Synchronizing OLAP and Data Warehouse Data

Valid cubes are online and available to client applications at all times when the OLAP server is running. Because of the interaction of OLAP cube partitions with data in the data warehouse, the design of the data warehouse should include a synchronization strategy to enable the addition of data without causing cubes to provide incorrect answers to queries in cubes available to online clients.

A Data Synchronization Strategy

One strategy for managing additions to data warehouse and OLAP data is to design a batch update system. In this strategy, all data in the data warehouse fact table includes a batch number in each record. When you design a cube, add an expression to the filter for each of the cube’s partitions to specify the largest batch number applicable, for example, “… AND DWBatch <= 33 ...” When additions to the fact table need to be made, include a new, higher batch number in the new records. Cubes are unaffected by these added records because the cube partitions are restricted to reading data from previous batches only.

Data added to a dimension table does not affect existing cube private or shared dimensions until the dimensions are processed. A batch number in dimension table records is not necessary, but can be useful in ensuring continued referential integrity.

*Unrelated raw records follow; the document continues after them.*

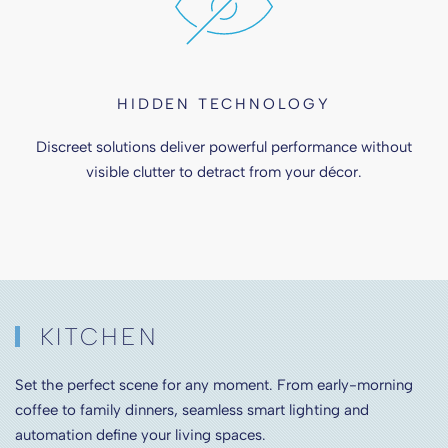
HIDDEN TECHNOLOGY
Discreet solutions deliver powerful performance without
visible clutter to detract from your décor.
KITCHEN
Set the perfect scene for any moment. From early-morning
coffee to family dinners, seamless smart lighting and
automation define your living spaces.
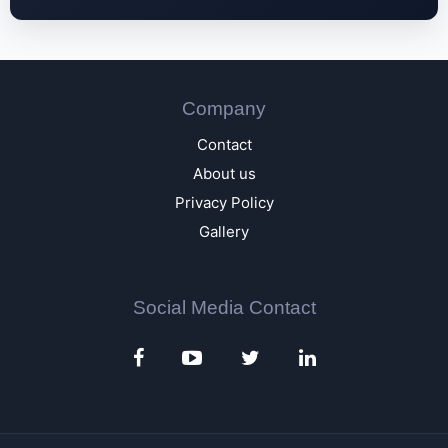
Company
Contact
About us
Privacy Policy
Gallery
Social Media Contact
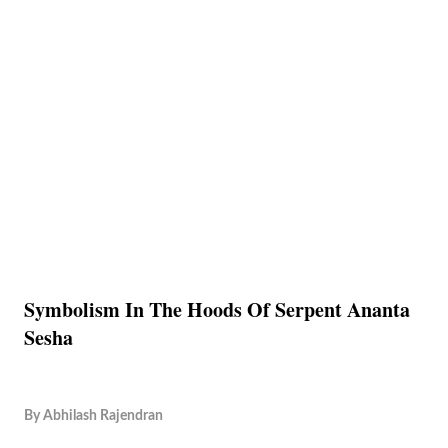
Symbolism In The Hoods Of Serpent Ananta
Sesha
By
Abhilash Rajendran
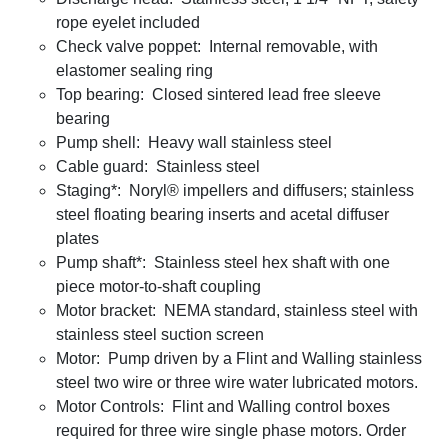
rope eyelet included
Check valve poppet: Internal removable, with
elastomer sealing ring
Top bearing: Closed sintered lead free sleeve
bearing
Pump shell: Heavy wall stainless steel
Cable guard: Stainless steel
Staging*: Noryl® impellers and diffusers; stainless
steel floating bearing inserts and acetal diffuser
plates
Pump shaft*: Stainless steel hex shaft with one
piece motor-to-shaft coupling
Motor bracket: NEMA standard, stainless steel with
stainless steel suction screen
Motor: Pump driven by a Flint and Walling stainless
steel two wire or three wire water lubricated motors.
Motor Controls: Flint and Walling control boxes
required for three wire single phase motors. Order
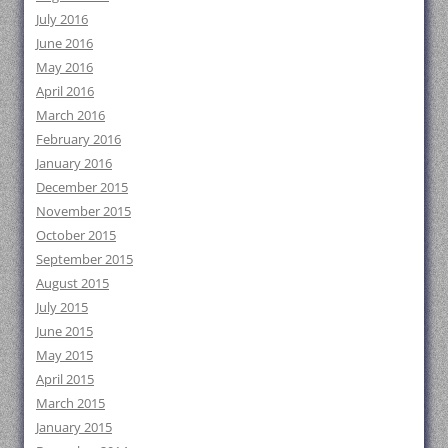
July 2016
June 2016
May 2016
April 2016
March 2016
February 2016
January 2016
December 2015
November 2015
October 2015
September 2015
August 2015
July 2015
June 2015
May 2015
April 2015
March 2015
January 2015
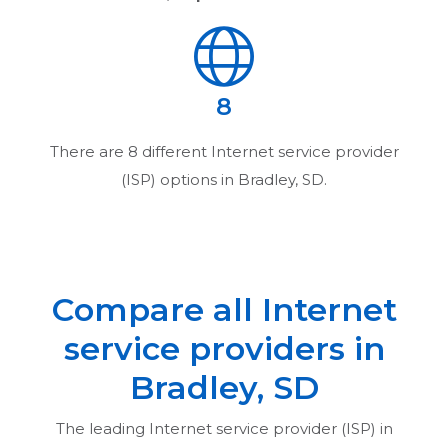
8
There are
8
different Internet service provider
(ISP) options in
Bradley, SD
.
Compare all Internet
service providers in
Bradley, SD
The leading Internet service provider (ISP) in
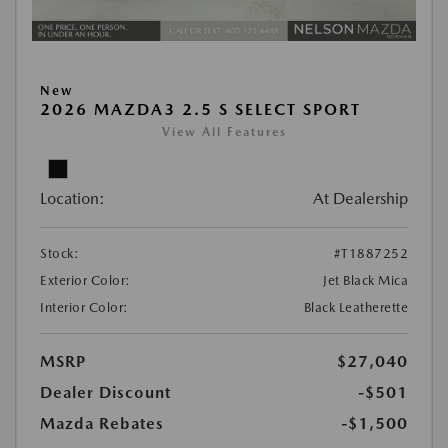
New
2026 MAZDA3 2.5 S SELECT SPORT
View All Features
Location:
At Dealership
Stock:
#T1887252
Exterior Color:
Jet Black Mica
Interior Color:
Black Leatherette
MSRP
$27,040
Dealer Discount
-$501
Mazda Rebates
-$1,500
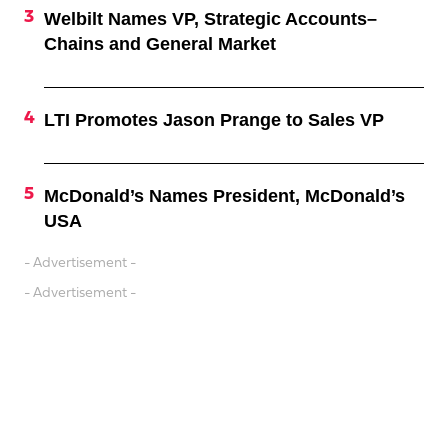
Welbilt Names VP, Strategic Accounts–
Chains and General Market
LTI Promotes Jason Prange to Sales VP
McDonald’s Names President, McDonald’s
USA
- Advertisement -
- Advertisement -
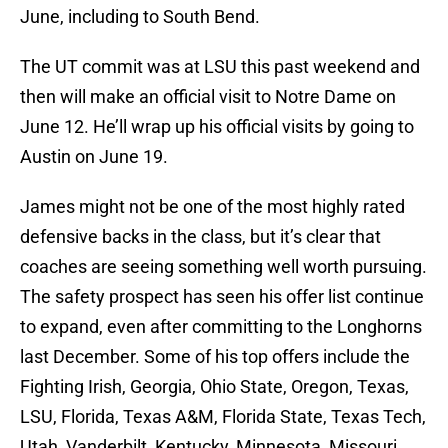
June, including to South Bend.
The UT commit was at LSU this past weekend and
then will make an official visit to Notre Dame on
June 12. He’ll wrap up his official visits by going to
Austin on June 19.
James might not be one of the most highly rated
defensive backs in the class, but it’s clear that
coaches are seeing something well worth pursuing.
The safety prospect has seen his offer list continue
to expand, even after committing to the Longhorns
last December. Some of his top offers include the
Fighting Irish, Georgia, Ohio State, Oregon, Texas,
LSU, Florida, Texas A&M, Florida State, Texas Tech,
Utah, Vanderbilt, Kentucky, Minnesota, Missouri,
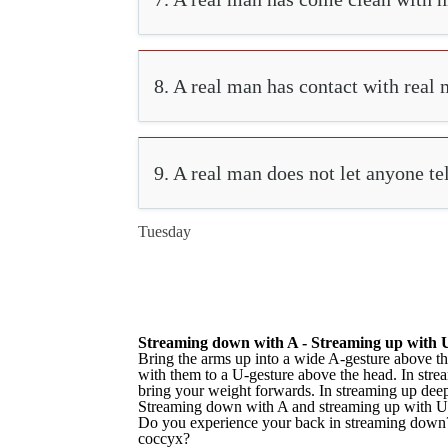
8. A real man has contact with real 
9. A real man does not let anyone te
Tuesday
Streaming down with A - Streaming up with 
Bring the arms up into a wide A-gesture above th
with them to a U-gesture above the head. In stre
bring your weight forwards. In streaming up dee
Streaming down with A and streaming up with U
Do you experience your back in streaming down? D
coccyx?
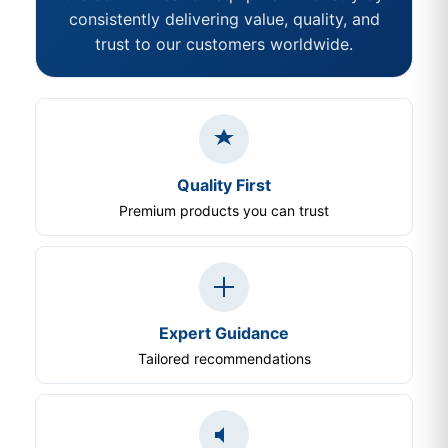
consistently delivering value, quality, and
trust to our customers worldwide.
Quality First
Premium products you can trust
Expert Guidance
Tailored recommendations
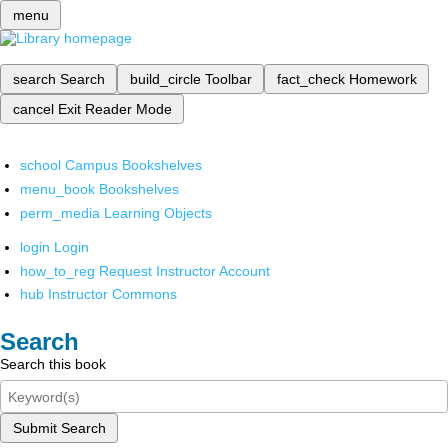
menu
search
Search
build_circle
Toolbar
fact_check
Homework
cancel
Exit Reader Mode
school
Campus Bookshelves
menu_book
Bookshelves
perm_media
Learning Objects
login
Login
how_to_reg
Request Instructor Account
hub
Instructor Commons
Search
Search this book
Submit Search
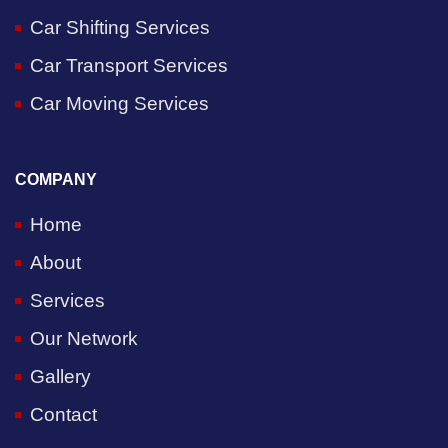
Car Shifting Services
Car Transport Services
Car Moving Services
COMPANY
Home
About
Services
Our Network
Gallery
Contact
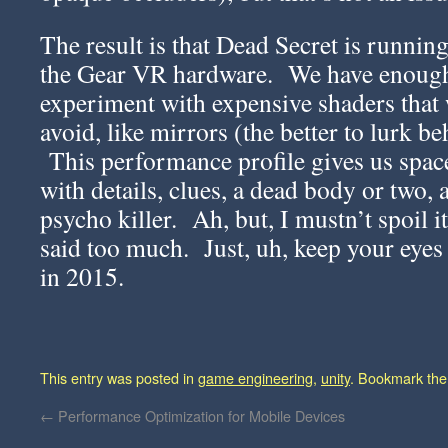
The result is that Dead Secret is running
the Gear VR hardware. We have enoug
experiment with expensive shaders that
avoid, like mirrors (the better to lurk b
This performance profile gives us space
with details, clues, a dead body or two,
psycho killer. Ah, but, I mustn’t spoil i
said too much. Just, uh, keep your eyes
in 2015.
This entry was posted in
game engineering
,
unity
. Bookmark th
←
Performance Optimization for Mobile Devices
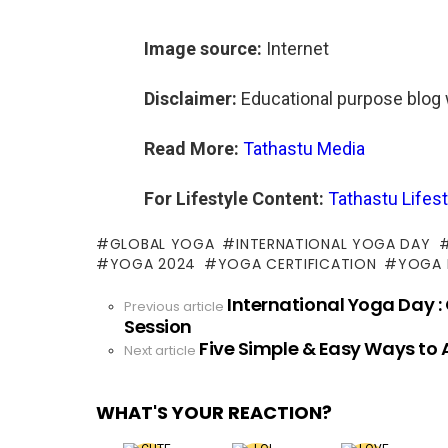
Image source:
Internet
Disclaimer:
Educational purpose blog 
Read More:
Tathastu Media
For Lifestyle Content:
Tathastu Lifest
GLOBAL YOGA
INTERNATIONAL YOGA DAY
YOGA 2024
YOGA CERTIFICATION
YOGA
International Yoga Day :
See
Previous article
Session
more
Five Simple & Easy Ways to
Next article
WHAT'S YOUR REACTION?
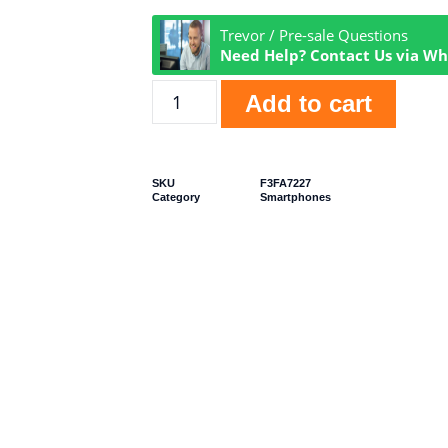
Trevor / Pre-sale Questions
Need Help? Contact Us via W
Add to cart
SKU
F3FA7227
Category
Smartphones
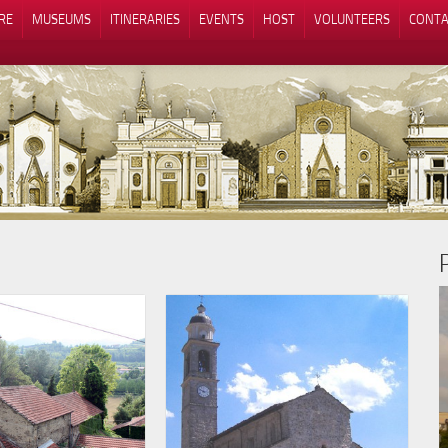
RE
MUSEUMS
ITINERARIES
EVENTS
HOST
VOLUNTEERS
CONTA
Notice at collection
Your Privacy Choices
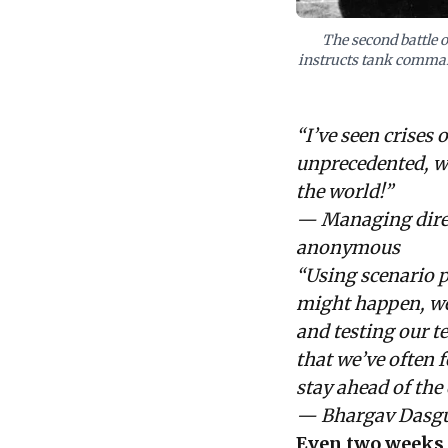
The second battle 
instructs tank command
“I’ve seen crises 
unprecedented, wi
the world!”
— Managing direct
anonymous
“Using scenario p
might happen, wel
and testing our t
that we’ve often 
stay ahead of the 
— Bhargav Dasgu
Even two weeks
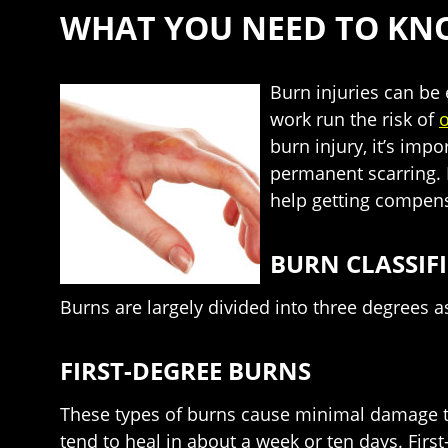
WHAT YOU NEED TO KN
Burn injuries can be 
work run the risk of
o
burn injury, it’s imp
permanent scarring. 
help getting compens
BURN CLASSIF
Burns are largely divided into three degrees a
FIRST-DEGREE BURNS
These types of burns cause minimal damage to t
tend to heal in about a week or ten days. Firs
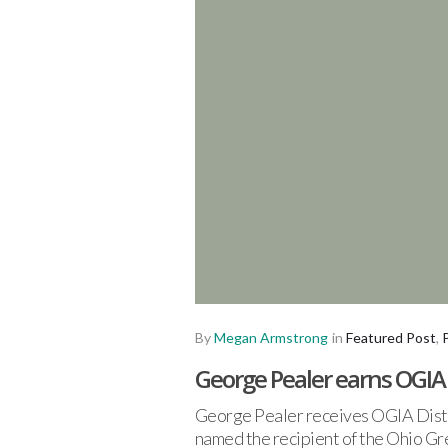
By
Megan Armstrong
in
Featured Post
,
George Pealer earns OGI
George Pealer receives OGIA Disti
named the recipient of the Ohio G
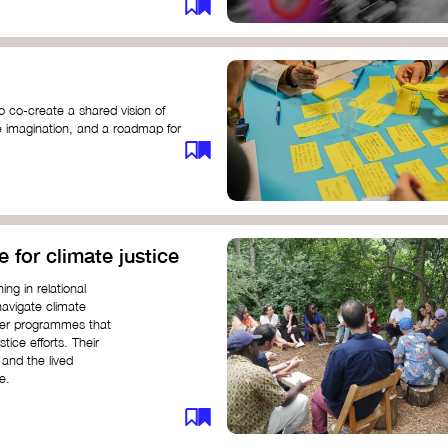
o co-create a shared vision of
ive imagination, and a roadmap for
e for climate justice
ng in relational
navigate climate
ffer programmes that
stice efforts. Their
and the lived
e.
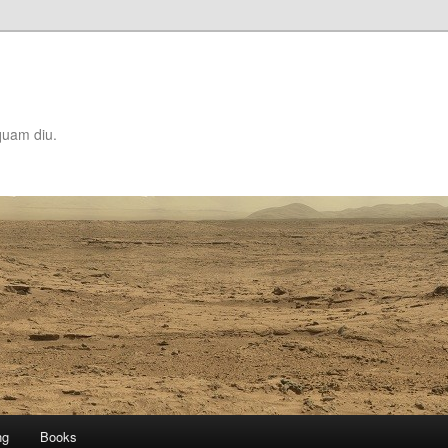
quam diu.
ng
Books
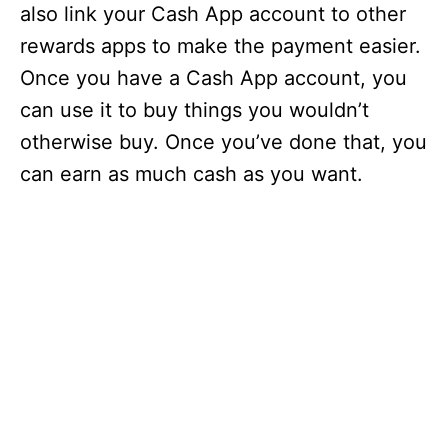
also link your Cash App account to other
rewards apps to make the payment easier.
Once you have a Cash App account, you
can use it to buy things you wouldn’t
otherwise buy. Once you’ve done that, you
can earn as much cash as you want.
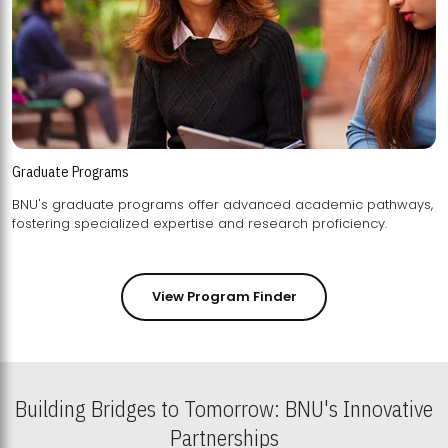
Graduate Programs
BNU's graduate programs offer advanced academic pathways,
fostering specialized expertise and research proficiency.
View Program Finder
Building Bridges to Tomorrow: BNU's Innovative
Partnerships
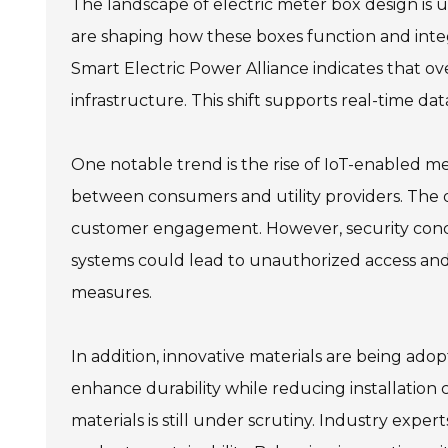
The landscape of electric meter box design is 
are shaping how these boxes function and inte
Smart Electric Power Alliance indicates that ov
infrastructure. This shift supports real-time 
One notable trend is the rise of IoT-enabled m
between consumers and utility providers. The 
customer engagement. However, security concern
systems could lead to unauthorized access and
measures.
In addition, innovative materials are being ad
enhance durability while reducing installation
materials is still under scrutiny. Industry expe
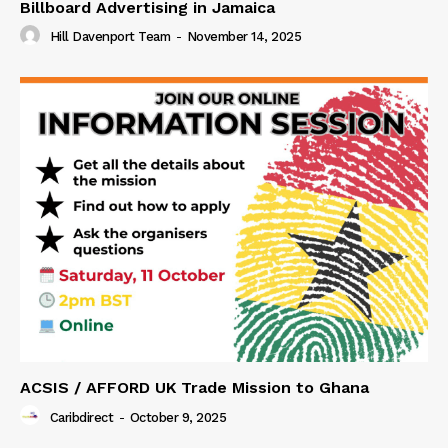
Billboard Advertising in Jamaica
Hill Davenport Team
-
November 14, 2025
ACSIS / AFFORD UK Trade Mission to Ghana
Caribdirect
-
October 9, 2025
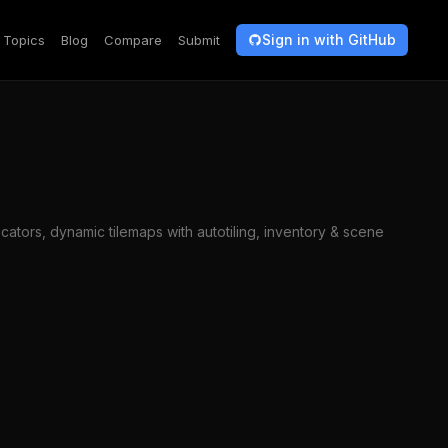
Sign in with GitHub
Topics
Blog
Compare
Submit
ators, dynamic tilemaps with autotiling, inventory & scene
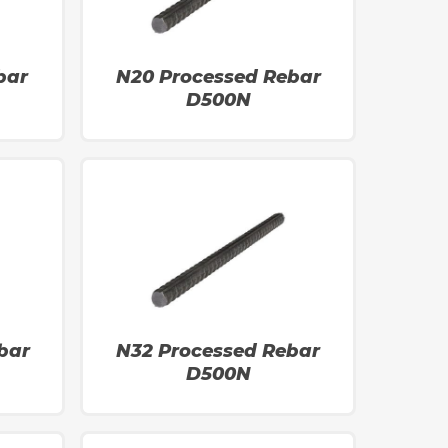
bar
N20 Processed Rebar
D500N
bar
N32 Processed Rebar
D500N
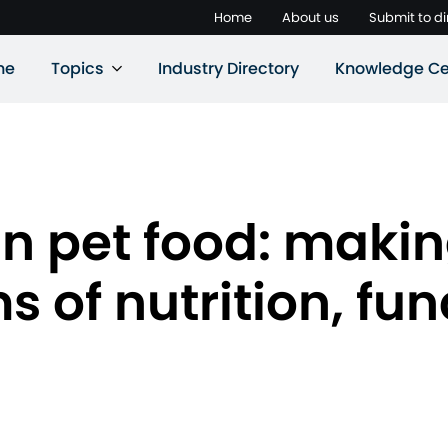
Home
About us
Submit to di
ne
Topics
Industry Directory
Knowledge Ce
in pet food: makin
s of nutrition, fu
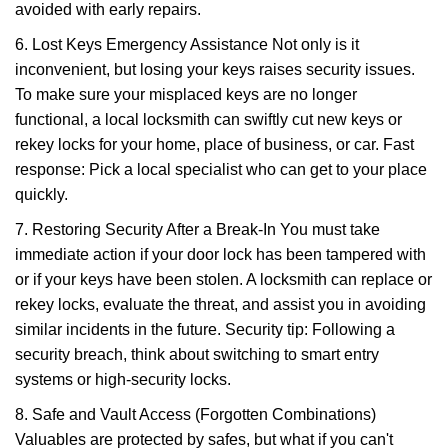
avoided with early repairs.
6. Lost Keys Emergency Assistance Not only is it
inconvenient, but losing your keys raises security issues.
To make sure your misplaced keys are no longer
functional, a local locksmith can swiftly cut new keys or
rekey locks for your home, place of business, or car. Fast
response: Pick a local specialist who can get to your place
quickly.
7. Restoring Security After a Break-In You must take
immediate action if your door lock has been tampered with
or if your keys have been stolen. A locksmith can replace or
rekey locks, evaluate the threat, and assist you in avoiding
similar incidents in the future. Security tip: Following a
security breach, think about switching to smart entry
systems or high-security locks.
8. Safe and Vault Access (Forgotten Combinations)
Valuables are protected by safes, but what if you can't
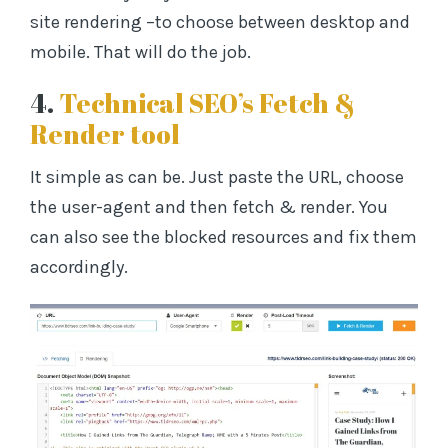
site rendering –to choose between desktop and
mobile. That will do the job.
4.
Technical SEO’s Fetch &
Render tool
It simple as can be. Just paste the URL, choose
the user-agent and then fetch & render. You
can also see the blocked resources and fix them
accordingly.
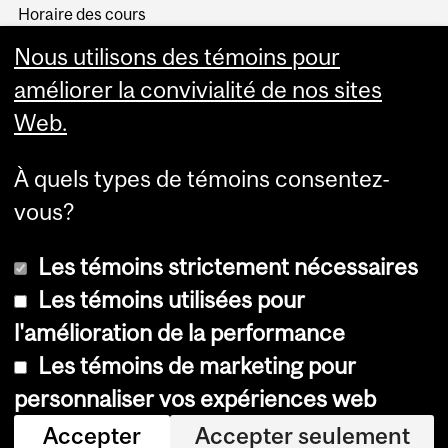
Horaire des cours
Visual Schedule Builder
Nous utilisons des témoins pour
Services aux étudiants
améliorer la convivialité de nos sites
Web.
À quels types de témoins consentez-
vous?
Les témoins strictement nécessaires
Les témoins utilisées pour
l'amélioration de la performance
© Université McGill, 2026
Les témoins de marketing pour
Accessibilité
personnaliser vos expériences web
Avis sur les témoins
Accepter
Accepter seulement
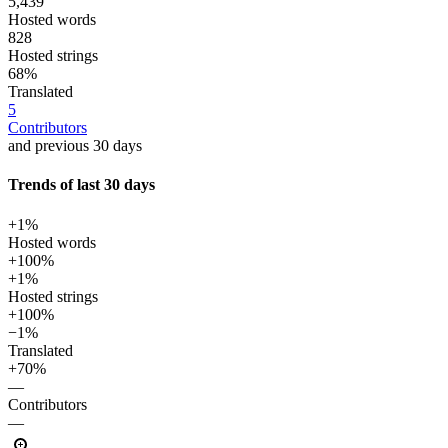
5,439
Hosted words
828
Hosted strings
68%
Translated
5
Contributors
and previous 30 days
Trends of last 30 days
+1%
Hosted words
+100%
+1%
Hosted strings
+100%
−1%
Translated
+70%
—
Contributors
—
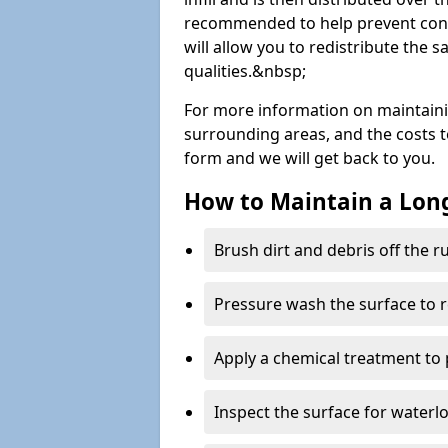
recommended to help prevent cont
will allow you to redistribute the 
qualities.&nbsp;
For more information on maintain
surrounding areas, and the costs to 
form and we will get back to you.
How to Maintain a Lo
Brush dirt and debris off the 
Pressure wash the surface to 
Apply a chemical treatment to
Inspect the surface for water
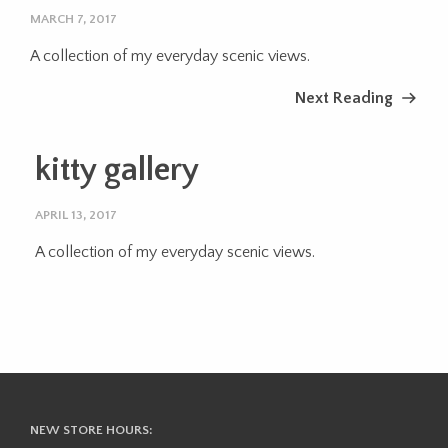
MARCH 7, 2017
A collection of my everyday scenic views.
Next Reading
kitty gallery
APRIL 13, 2017
A collection of my everyday scenic views.
NEW STORE HOURS:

When a batch of data has been added to the fact table and dimension tables, processing of dimensions and cubes or partitions to incorporate the changes can proceed in an orderly manner. Shared dimensions should be processed before the cubes that use them. To add new members to a dimension that do not affect the dimension’s structure, use the incremental update method. To add new members and rebuild the dimension’s structure, use the rebuild the dimension structure method. Note that when a shared dimension is processed with the rebuild the dimension structure method, all cubes that incorporate that dimension will immediately become unavailable to clients and must be processed before they can be used again. However, when a shared dimension is processed using the incremental update method, a cube that uses the shared dimension will display the new members but the cells associated with those members will remain empty until the cube is updated with new data from the fact table that relates to the new members.

To incorporate a new data batch in a cube, update the filter expression in each of the cube’s partitions to include the new batch number, and then process or incrementally update the cube. If a cube’s data is divided among multiple partitions, you can use one of the partitions to accumulate new data batches and process that partition only. The cube’s other partitions must have filters that exclude new data so that data will be added only to the accumulation partition.